Log Analysis
About Log Analysis
Best used to view monitoring log data. The Log Analysis dashboard option uses the Kibana application. ELK Stack containers are included in GroundWork Monitor 8 and Kibana lets users visualize data with charts and graphs in Elasticsearch. This page introduces exploring logs with Kibana. Elastic Stack containers are included in GroundWork Monitor. Kibana lets users visualize data with charts and graphs in Elasticsearch.
GroundWork Monitor Enterprise has long supported integration with Elastic Stack, also known as Elasticsearch, Logstash, and Kibana. We have now bundled in a containerized instance of Elastic Stack into GroundWork Monitor 8, and have forwarded all of the container logging to it by default.
This initial implementation is not the same as the Log Bridge integration we support in GroundWork Monitor 7.x.

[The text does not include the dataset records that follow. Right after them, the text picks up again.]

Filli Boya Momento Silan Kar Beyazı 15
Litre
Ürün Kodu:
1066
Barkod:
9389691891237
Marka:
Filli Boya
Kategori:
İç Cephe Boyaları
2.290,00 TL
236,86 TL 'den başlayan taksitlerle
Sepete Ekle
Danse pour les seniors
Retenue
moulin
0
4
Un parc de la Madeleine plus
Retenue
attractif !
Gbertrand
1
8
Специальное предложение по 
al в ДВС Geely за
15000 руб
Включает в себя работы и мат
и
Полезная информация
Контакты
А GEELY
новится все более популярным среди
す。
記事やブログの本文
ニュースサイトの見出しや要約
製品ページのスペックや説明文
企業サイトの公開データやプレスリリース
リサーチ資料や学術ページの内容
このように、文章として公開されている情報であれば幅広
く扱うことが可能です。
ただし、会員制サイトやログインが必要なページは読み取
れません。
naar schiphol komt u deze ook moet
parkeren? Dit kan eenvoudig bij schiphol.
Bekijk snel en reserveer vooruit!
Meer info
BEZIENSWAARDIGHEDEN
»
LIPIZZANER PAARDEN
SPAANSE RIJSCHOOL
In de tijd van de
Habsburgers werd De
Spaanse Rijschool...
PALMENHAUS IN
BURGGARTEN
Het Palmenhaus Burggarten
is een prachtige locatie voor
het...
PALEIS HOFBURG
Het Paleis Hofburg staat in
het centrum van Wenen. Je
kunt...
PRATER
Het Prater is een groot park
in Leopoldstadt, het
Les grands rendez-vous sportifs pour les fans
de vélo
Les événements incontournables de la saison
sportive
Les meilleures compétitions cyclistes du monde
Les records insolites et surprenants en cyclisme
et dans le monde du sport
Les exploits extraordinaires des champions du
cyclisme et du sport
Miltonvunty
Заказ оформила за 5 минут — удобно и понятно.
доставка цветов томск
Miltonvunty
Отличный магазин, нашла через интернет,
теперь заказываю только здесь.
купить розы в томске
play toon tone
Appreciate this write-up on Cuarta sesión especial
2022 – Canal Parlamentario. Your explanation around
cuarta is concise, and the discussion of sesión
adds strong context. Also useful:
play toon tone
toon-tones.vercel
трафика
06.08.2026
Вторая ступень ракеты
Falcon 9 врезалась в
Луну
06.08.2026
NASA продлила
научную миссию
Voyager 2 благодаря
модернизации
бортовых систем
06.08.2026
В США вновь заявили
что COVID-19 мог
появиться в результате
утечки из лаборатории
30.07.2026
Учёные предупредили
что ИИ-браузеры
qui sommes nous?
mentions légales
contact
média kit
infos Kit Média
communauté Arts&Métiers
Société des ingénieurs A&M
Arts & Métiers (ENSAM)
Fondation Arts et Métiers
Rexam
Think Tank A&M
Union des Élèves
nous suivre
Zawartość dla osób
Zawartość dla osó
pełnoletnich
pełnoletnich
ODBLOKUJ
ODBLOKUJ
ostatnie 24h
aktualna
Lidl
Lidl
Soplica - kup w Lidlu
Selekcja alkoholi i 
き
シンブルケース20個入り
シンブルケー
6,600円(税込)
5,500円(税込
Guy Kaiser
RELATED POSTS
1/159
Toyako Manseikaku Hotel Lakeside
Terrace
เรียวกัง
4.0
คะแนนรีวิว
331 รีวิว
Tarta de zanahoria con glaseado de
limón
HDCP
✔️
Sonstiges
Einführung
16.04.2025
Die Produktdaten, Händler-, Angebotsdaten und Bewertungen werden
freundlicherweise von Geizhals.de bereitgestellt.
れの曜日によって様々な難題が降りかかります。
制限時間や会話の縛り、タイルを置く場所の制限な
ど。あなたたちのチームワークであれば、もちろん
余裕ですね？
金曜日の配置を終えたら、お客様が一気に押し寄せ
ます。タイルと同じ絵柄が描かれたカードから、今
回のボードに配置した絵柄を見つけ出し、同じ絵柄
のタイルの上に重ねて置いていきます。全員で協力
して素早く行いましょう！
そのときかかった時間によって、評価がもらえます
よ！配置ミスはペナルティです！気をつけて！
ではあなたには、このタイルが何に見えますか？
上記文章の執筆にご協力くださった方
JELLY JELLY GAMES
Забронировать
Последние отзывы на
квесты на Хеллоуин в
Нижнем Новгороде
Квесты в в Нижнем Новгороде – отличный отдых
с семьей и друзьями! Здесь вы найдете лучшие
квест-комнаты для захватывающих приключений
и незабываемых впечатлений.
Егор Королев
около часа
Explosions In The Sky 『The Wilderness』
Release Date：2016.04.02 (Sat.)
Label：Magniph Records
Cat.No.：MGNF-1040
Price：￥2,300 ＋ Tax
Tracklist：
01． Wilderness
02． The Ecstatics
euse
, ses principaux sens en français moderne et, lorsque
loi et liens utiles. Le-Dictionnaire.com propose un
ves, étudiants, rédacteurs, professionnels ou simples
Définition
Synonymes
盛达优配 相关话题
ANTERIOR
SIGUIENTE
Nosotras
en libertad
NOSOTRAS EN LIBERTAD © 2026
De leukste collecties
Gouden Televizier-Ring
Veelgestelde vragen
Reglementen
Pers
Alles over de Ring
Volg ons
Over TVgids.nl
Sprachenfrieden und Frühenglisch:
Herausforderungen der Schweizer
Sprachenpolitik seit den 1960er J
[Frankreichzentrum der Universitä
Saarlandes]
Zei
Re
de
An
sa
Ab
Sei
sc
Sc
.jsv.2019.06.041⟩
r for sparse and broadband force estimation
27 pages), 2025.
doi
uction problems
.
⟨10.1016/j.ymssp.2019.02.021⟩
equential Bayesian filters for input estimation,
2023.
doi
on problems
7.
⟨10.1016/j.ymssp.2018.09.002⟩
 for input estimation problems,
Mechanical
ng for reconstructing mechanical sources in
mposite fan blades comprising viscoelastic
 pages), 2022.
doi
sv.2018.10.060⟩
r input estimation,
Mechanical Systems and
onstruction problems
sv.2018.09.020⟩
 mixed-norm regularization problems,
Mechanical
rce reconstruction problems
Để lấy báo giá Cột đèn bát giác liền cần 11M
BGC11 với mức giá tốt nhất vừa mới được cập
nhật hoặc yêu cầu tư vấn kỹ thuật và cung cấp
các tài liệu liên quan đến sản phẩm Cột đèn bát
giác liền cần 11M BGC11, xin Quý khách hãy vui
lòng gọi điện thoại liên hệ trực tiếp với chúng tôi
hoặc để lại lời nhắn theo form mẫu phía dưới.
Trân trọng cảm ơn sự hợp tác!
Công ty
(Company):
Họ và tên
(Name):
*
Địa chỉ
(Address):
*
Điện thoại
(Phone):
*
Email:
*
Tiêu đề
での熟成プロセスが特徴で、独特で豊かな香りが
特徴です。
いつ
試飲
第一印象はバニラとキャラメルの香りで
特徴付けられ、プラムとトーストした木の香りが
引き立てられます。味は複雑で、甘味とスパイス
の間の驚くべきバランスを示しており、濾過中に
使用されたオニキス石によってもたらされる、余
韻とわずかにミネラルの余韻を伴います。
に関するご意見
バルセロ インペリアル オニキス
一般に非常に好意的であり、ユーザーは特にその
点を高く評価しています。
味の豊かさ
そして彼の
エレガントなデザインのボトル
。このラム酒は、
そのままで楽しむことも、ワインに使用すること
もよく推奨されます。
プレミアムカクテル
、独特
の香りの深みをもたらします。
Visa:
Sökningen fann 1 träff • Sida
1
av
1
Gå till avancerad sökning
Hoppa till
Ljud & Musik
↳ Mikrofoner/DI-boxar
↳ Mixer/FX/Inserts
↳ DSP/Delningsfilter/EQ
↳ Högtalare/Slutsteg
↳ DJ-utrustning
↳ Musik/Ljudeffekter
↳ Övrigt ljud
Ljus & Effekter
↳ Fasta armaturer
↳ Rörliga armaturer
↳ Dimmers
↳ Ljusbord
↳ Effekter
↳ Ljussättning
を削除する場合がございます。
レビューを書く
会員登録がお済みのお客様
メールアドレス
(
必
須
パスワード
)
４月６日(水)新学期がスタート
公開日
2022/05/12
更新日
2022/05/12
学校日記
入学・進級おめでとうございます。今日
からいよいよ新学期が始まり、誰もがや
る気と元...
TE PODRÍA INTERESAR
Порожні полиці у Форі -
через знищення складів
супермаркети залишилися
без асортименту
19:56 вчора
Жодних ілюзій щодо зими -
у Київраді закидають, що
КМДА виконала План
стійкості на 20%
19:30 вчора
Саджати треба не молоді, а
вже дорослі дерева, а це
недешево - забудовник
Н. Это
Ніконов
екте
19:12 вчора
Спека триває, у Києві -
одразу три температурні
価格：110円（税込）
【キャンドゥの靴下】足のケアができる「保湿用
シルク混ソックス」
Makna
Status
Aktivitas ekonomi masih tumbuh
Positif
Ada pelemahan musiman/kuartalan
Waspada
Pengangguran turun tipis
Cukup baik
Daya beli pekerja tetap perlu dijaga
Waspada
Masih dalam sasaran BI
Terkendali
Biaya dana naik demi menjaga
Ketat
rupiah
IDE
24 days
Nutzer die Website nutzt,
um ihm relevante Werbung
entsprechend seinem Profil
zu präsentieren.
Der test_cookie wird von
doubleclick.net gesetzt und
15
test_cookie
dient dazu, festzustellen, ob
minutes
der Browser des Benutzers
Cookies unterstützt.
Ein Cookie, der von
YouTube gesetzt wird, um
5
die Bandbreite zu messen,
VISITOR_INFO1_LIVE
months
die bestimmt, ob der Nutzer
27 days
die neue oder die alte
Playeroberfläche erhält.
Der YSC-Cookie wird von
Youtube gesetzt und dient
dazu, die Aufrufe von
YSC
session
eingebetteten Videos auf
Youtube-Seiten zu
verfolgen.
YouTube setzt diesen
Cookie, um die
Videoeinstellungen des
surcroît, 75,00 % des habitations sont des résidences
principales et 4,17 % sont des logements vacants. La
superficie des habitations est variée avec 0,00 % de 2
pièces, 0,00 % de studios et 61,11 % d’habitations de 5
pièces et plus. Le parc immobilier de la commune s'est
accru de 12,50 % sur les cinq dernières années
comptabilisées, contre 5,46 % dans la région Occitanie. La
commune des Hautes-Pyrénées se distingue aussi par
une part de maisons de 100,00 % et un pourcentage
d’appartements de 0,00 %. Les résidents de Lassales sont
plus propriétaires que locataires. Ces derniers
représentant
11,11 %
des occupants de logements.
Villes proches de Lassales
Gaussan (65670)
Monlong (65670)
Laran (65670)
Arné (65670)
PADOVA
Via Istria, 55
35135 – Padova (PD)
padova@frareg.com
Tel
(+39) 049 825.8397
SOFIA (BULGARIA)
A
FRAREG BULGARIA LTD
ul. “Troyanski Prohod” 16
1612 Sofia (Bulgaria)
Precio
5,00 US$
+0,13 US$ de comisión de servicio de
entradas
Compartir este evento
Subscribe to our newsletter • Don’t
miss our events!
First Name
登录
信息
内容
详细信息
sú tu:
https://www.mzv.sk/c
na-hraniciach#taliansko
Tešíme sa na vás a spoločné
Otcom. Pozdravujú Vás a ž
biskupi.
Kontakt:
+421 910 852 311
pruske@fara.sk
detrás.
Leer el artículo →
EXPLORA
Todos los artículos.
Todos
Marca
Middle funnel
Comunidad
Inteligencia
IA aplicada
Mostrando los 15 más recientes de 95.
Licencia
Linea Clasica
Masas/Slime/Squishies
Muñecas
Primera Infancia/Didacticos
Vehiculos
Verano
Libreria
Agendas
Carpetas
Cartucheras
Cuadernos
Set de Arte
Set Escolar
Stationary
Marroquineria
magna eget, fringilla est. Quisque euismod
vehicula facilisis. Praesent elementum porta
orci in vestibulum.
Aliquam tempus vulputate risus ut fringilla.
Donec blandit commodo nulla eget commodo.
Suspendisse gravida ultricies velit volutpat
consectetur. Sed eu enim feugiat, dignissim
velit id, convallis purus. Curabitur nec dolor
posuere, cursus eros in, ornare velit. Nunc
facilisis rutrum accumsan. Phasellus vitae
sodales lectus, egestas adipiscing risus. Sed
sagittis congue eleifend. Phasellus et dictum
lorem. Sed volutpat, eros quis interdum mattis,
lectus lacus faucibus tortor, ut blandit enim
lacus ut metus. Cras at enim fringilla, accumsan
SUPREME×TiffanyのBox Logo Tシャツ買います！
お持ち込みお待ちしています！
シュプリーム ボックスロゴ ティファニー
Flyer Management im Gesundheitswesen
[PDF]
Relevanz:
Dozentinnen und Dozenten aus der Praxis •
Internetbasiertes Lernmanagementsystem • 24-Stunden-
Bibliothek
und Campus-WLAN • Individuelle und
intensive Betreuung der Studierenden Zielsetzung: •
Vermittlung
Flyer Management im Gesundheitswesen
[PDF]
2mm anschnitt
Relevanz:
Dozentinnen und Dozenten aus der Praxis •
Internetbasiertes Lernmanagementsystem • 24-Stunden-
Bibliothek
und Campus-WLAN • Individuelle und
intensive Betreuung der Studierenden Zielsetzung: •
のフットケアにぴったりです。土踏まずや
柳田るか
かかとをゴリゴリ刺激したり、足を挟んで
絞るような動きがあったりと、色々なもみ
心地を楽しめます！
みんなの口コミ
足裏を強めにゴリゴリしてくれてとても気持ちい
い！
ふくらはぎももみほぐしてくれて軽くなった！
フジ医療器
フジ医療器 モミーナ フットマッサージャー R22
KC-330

There is no integration of saved searches as services in GroundWork Monitor as yet, but we are preparing to implement this in upcoming versions.
While the utility of the Elastic integration we include here is minimal, it is definitely possible to forward log messages from external systems to the elastic instance in GroundWork Monitor 8, and to use additional features of Elastic. We will support the correct functioning of the bundled container and Elastic Stack, however we do not recommend any large-scale Elastic implementations using this container - it is too small to support more than the log analysis of local logs. We recommend implementing a cluster of systems running Elastic Stack in accordance with the documentation Elastic provides if this is what you wish to do. We can refer you to implementation partners for this purpose.
We plan on implementing additional integrations with Elastic in future versions.
Getting started with Kibana
- In GroundWork Monitor, navigate to Dashboards > Log Analysis to launch Kibana.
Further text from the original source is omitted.